Armenian and Russian delegations meet in Moscow on Dec. 1, 2016. Image courtesy of Armenia’s Defense Ministry.

By Emil Sanamyan

On December 1, defense ministers of Armenia and Russia signed a new agreement on the Armenian-Russian Joint Group of Forces, outlining its objectives and command structure. Since it was first publicized by the Russian government weeks earlier, many in the media and among the regional experts speculated that the agreement implies subordination of the Armenian military to Russia or otherwise restricts Armenia’s sovereignty.

In fact, the agreement itself does little to alter the status quo established since Russia’s military presence in Armenia was formalized through a series of bilateral agreements in the early 1990s. At the time, the Russian military’s mandate was focused on a potential threat from Turkey, whose leaders refused to establish diplomatic relations with Armenia, imposed a land blockade and on a few occasions threatened an invasion.

From the start presence of the Russian base in Armenia implied joint activities with the Armenian military. The joint Russian-Armenian Group of Forces was formally established in 2000, involving the Russian base in Armenia and elements of Armenia’s then newly-established 5th army corps, deployed along the border with Turkey. The group has held regular joint exercises, most recently last October, with the group’s composition fluctuating, depending on exercise objectives.

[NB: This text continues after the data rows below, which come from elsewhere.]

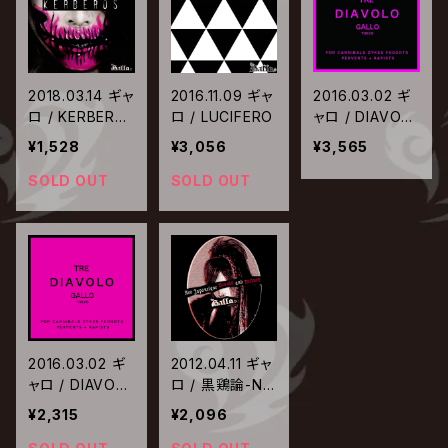
2018.03.14 ギャ
2016.11.09 ギャ
2016.03.02 ギ
ロ / KERBERO
ロ / LUCIFERO
ャロ / DIAVOL
S
O【壱型】
¥1,528
¥3,056
¥3,565
SOLD OUT
SOLD OUT
2016.03.02 ギ
2012.04.11 ギャ
ャロ / DIAVOL
ロ / 黒鶏論-NE
O【弐型】
O JAPANESQU
¥2,315
¥2,096
E BEAUTY AN
D DESTROY-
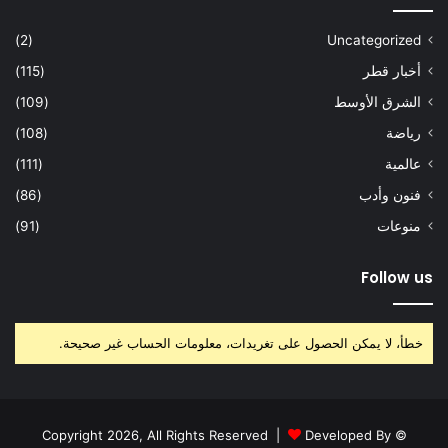
(2)
Uncategorized
أخبار قطر
(115)
الشرق الأوسط
(109)
رياضة
(108)
عالمية
(111)
فنون وأدب
(86)
منوعات
(91)
Follow us
خطأ، لا يمكن الحصول على تغريدات، معلومات الحساب غير صحيحة.
Developed By
© Copyright 2026, All Rights Reserved |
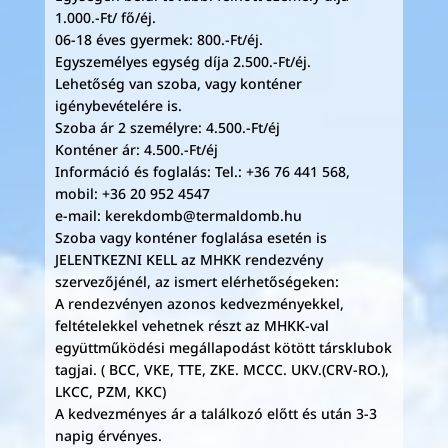
1.000.-Ft/ fő/éj.
06-18 éves gyermek: 800.-Ft/éj.
Egyszemélyes egység díja 2.500.-Ft/éj.
Lehetőség van szoba, vagy konténer
igénybevételére is.
Szoba ár 2 személyre: 4.500.-Ft/éj
Konténer ár: 4.500.-Ft/éj
Információ és foglalás: Tel.: +36 76 441 568,
mobil: +36 20 952 4547
e-mail: kerekdomb@termaldomb.hu
Szoba vagy konténer foglalása esetén is
JELENTKEZNI KELL az MHKK rendezvény
szervezőjénél, az ismert elérhetőségeken:
A rendezvényen azonos kedvezményekkel,
feltételekkel vehetnek részt az MHKK-val
együttműködési megállapodást kötött társklubok
tagjai. ( BCC, VKE, TTE, ZKE. MCCC. UKV.(CRV-RO.),
LKCC, PZM, KKC)
A kedvezményes ár a találkozó előtt és után 3-3
napig érvényes.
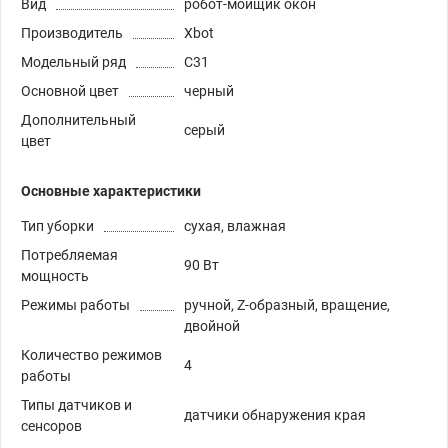
Вид
робот-мойщик окон
Производитель
Xbot
Модельный ряд
C31
Основной цвет
черный
Дополнительный
серый
цвет
Основные характеристики
Тип уборки
сухая, влажная
Потребляемая
90 Вт
мощность
Режимы работы
ручной, Z-образный, вращение,
двойной
Количество режимов
4
работы
Типы датчиков и
датчики обнаружения края
сенсоров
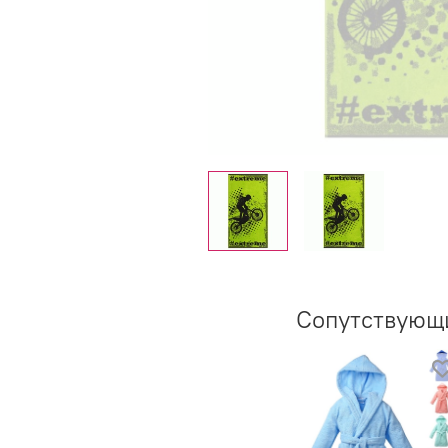
Сопутствующ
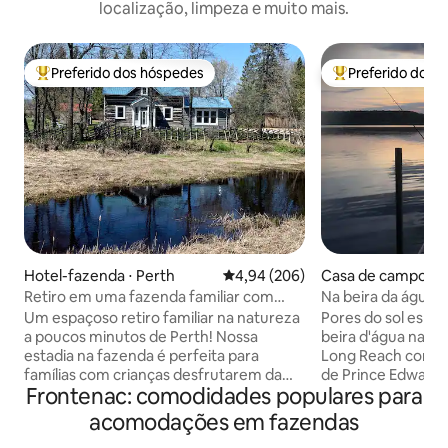
localização, limpeza e muito mais.
Preferido dos hóspedes
Preferido dos 
Entre os melhores preferidos dos hóspedes
Entre os melhore
Hotel-fazenda ⋅ Perth
4,94 de uma avaliação média de 5
4,94 (206)
Casa de campo ⋅ 
panee
Retiro em uma fazenda familiar com
Na beira da água c
cabras de cerca de 1850
espetacular em L
Um espaçoso retiro familiar na natureza
Pores do sol espet
a poucos minutos de Perth! Nossa
beira d'água na B
estadia na fazenda é perfeita para
Long Reach com v
famílias com crianças desfrutarem da
de Prince Edward.
Frontenac: comodidades populares para
vida no campo. Divirta-se com nossas
o chalé. Oferece 
cabras e galinhas na parte de trás, ou
barco e pesca dir
acomodações em fazendas
desfrute do nosso novo jardim de fadas!
d'água com os pôr 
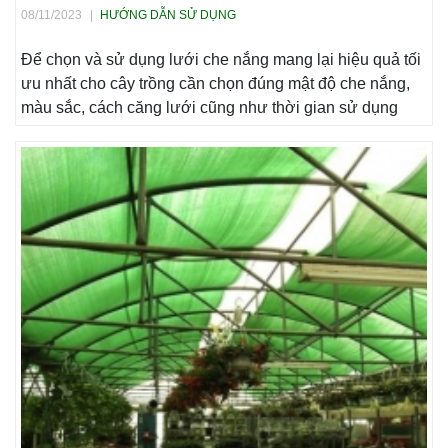
08/11/2023
|
HƯỚNG DẪN SỬ DỤNG
Để chọn và sử dụng lưới che nắng mang lại hiệu quả tối
ưu nhất cho cây trồng cần chọn đúng mật độ che nắng,
màu sắc, cách căng lưới cũng như thời gian sử dụng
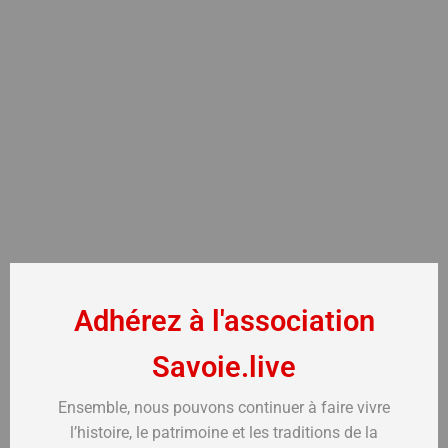
Adhérez à l'association
Savoie.live
Ensemble, nous pouvons continuer à faire vivre
l’histoire, le patrimoine et les traditions de la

While the joint group’s war games have been invariably led by Armenian military officers, the new agreement formalizes this and establishes a permanent command structure. Per latest agreement the group’s command will be appointed by Armenia’s leadership in consultation with the Russian president. In peacetime, the command is to be subordinated to the general staff of the Armenian military. In war-time, depending on threat conditions and through mutual agreement, the group could be subordinated to Russia’s Southern Military District or remain under Armenian general staff’s command.

Originally based on Soviet legacy motor-rifle division in Armenia’s second-largest city, Gyumri, Russia’s base in Armenia now includes both a ground forces element and an aviation group with an estimated 5,000 in personnel. In 2010, Russia and Armenia agreed to extend the basing agreement from 2020 to 2044. Russia has since refurbished its MiG-29 squadron with upgraded aircraft and in 2015 additionally deployed a Mi-24/Mi-8 helicopter squadron. The ground forces have also been substantially rearmed, now including heavy rocket artillery and reconnaissance drones. Russia also stepped up weapons transfers and sales to Armenia.

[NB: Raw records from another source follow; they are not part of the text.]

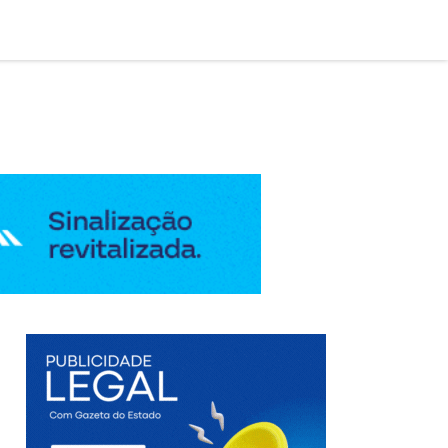

AÇÃO LEGAL
EDIÇÃO DIGITAL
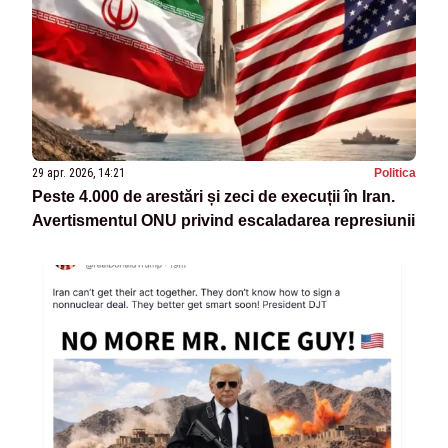
29 apr. 2026, 14:21
Politica
Peste 4.000 de arestări și zeci de execuții în Iran.
Avertismentul ONU privind escaladarea represiunii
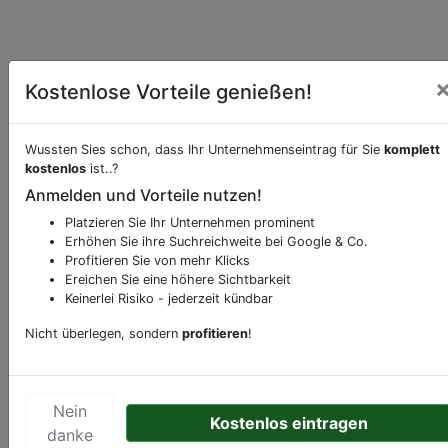
Kostenlose Vorteile genießen!
Wussten Sies schon, dass Ihr Unternehmenseintrag für Sie
komplett
kostenlos
ist..?
Anmelden und Vorteile nutzen!
Platzieren Sie Ihr Unternehmen prominent
Beschreibung & Services von
Fahrradgeschäft-
Erhöhen Sie ihre Suchreichweite bei Google & Co.
Fahrradwerkstatt-Fahrradverleih-Fahrradservice
Profitieren Sie von mehr Klicks
Ereichen Sie eine höhere Sichtbarkeit
Sie möchten eine Beschreibung, Dienstleistung
Keinerlei Risiko - jederzeit kündbar
oder andere relevante Informationen hinzufügen?
Nicht überlegen, sondern
profitieren
!
Klicken Sie bitte
hier
um uns zu kontaktieren.
Gerne erweitern wir Ihren Firmeneintrag um
Sonderangebote odere besondere Services, die
Nein
Ihr Unternehmen anbietet und womit Sie sich von
Kostenlos eintragen
danke
Ihren Wettbewerbern abheben.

In 2014, reflecting the new obligations under the 2010 extension agreement, the Russian base command said for the first time that Russian forces could become involved in fighting in case of an Azerbaijani attack on Nagorno Karabakh (and not just against Armenia proper).

At the same time, in addition to firming up its presence in Armenia, Russia has sought to woo Azerbaijan into its security orbit, approving sales of more than $4 billion worth of weapons to the country. This has been the source of increased dissatisfaction in Armenia, especially after last year’s escalation of fighting in Karabakh. Members of the Armenian parliament have questioned the benefits of military cooperation with Russia and Armenian leaders criticized weapons sales to Azerbaijan.

The Russian base itself also became a source of controversy two years ago, after a Russian serviceman fled from the Gyumri base and murdered a local family. There were angry public protests over which country should have custody over the suspect. The murderer has since been prosecuted both by a Russian military tribunal and an Armenian court and sentenced to life in prison. The case also highlighted recurring discipline problems at the base.

While the new Armenian-Russian agreement offers a legal framework for how Russian forces would coordinate with the Armenian military in peacetime, what actually happens in case of foreign aggression is likely to depend on political expediencies and other priorities. Russian forces in Armenia are also restricted in their actions by Armenia. In August 2008, for example, they were not involved in military operations against Georgia.

Just as Armenia has reservations about fighting against potential enemies of Russia, Russia is not particularly eager to fight for Armenia, unless such involvement would seem to serve Russian interests as well.